* Exercise *
Each line in the data holding "DREWNIANY" should be listed.
◇ ◇ ◇ ◇ ◇ ◇ ◇
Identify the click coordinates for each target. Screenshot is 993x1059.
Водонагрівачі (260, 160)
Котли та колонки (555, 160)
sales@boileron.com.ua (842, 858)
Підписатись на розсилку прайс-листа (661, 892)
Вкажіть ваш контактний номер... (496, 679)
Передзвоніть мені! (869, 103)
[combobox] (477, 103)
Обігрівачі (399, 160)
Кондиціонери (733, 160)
◇ ◇ ◇ ◇ ◇ ◇ ◇
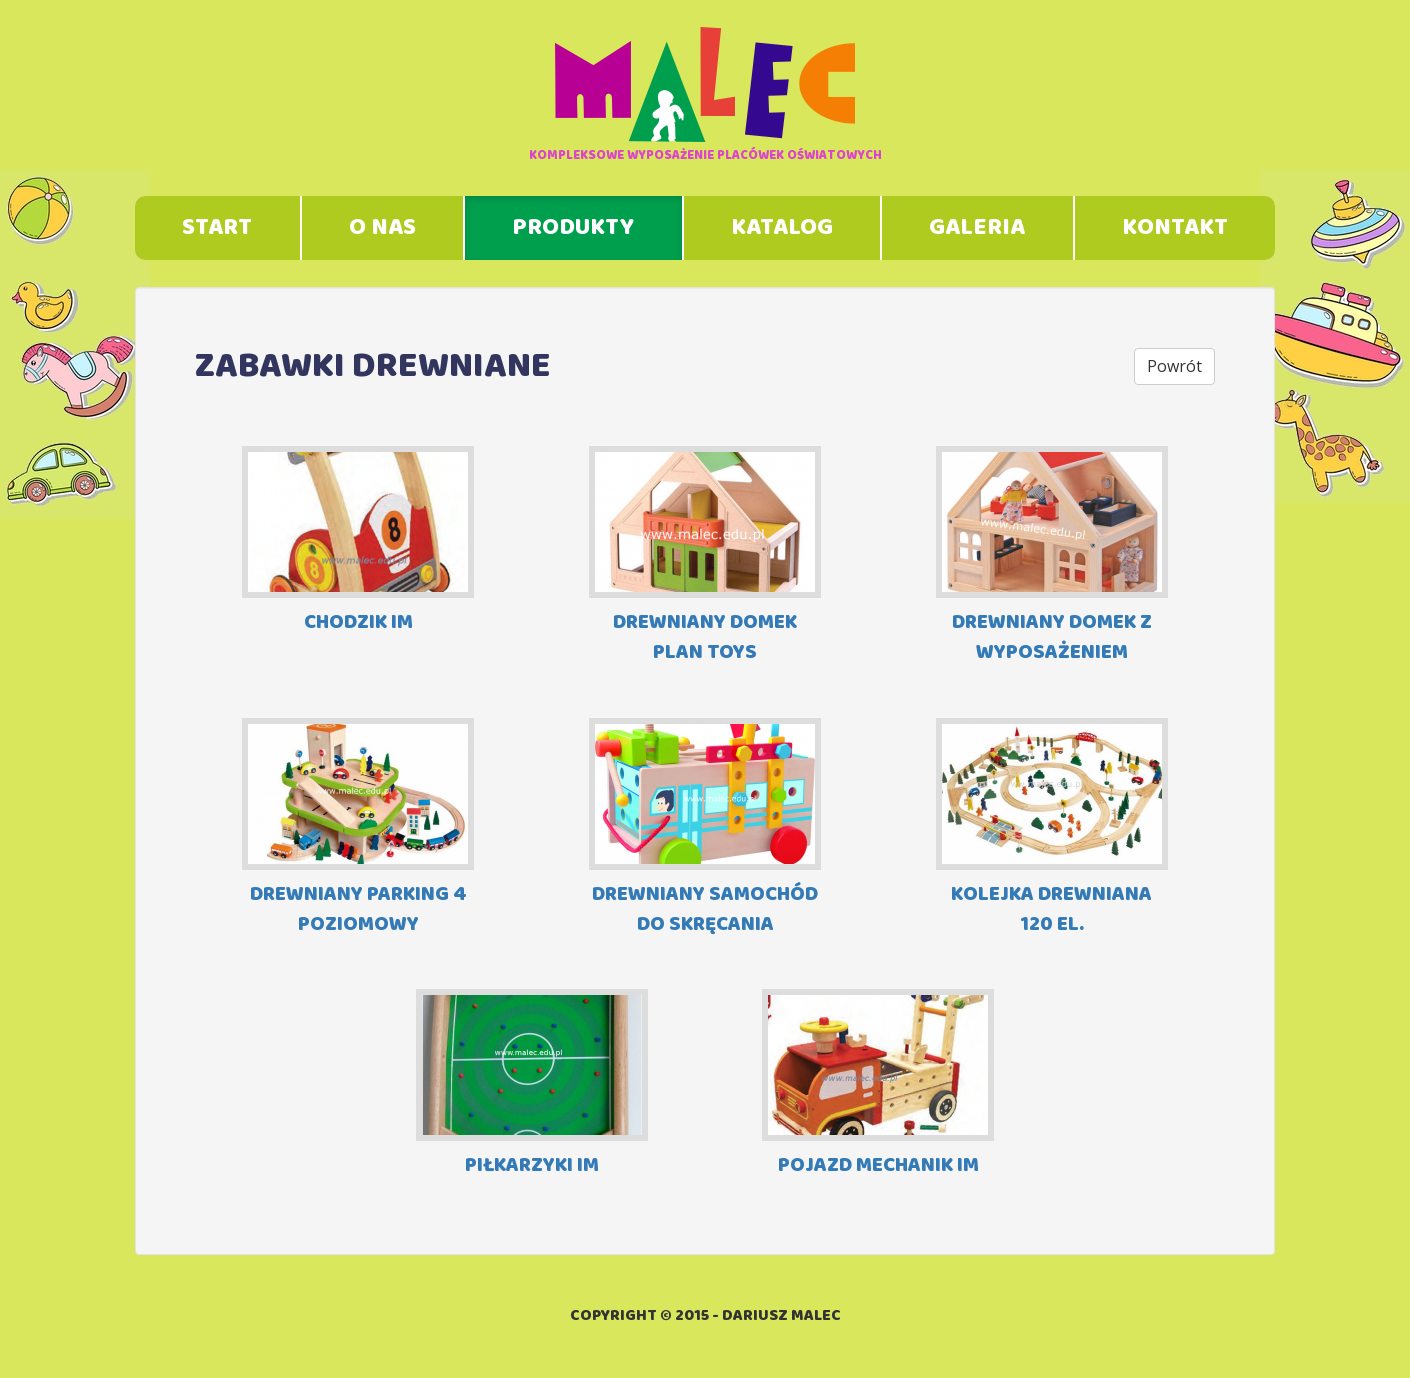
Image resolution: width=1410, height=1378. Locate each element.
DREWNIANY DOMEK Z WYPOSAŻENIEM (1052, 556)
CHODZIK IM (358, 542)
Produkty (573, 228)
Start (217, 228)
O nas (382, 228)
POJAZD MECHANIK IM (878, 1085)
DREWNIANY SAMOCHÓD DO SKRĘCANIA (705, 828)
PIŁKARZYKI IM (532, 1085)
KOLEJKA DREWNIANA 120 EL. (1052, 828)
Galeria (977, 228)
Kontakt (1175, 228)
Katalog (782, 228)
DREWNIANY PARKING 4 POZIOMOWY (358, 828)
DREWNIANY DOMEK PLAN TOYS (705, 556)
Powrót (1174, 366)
◇ ◇ ◇ ◇ ◇ ◇ ◇
* Your response *
DREWNIANY DOMEK Z WYPOSAŻENIEM (1052, 556)
DREWNIANY SAMOCHÓD DO SKRĘCANIA (705, 828)
DREWNIANY PARKING 4 POZIOMOWY (358, 828)
DREWNIANY DOMEK PLAN TOYS (705, 556)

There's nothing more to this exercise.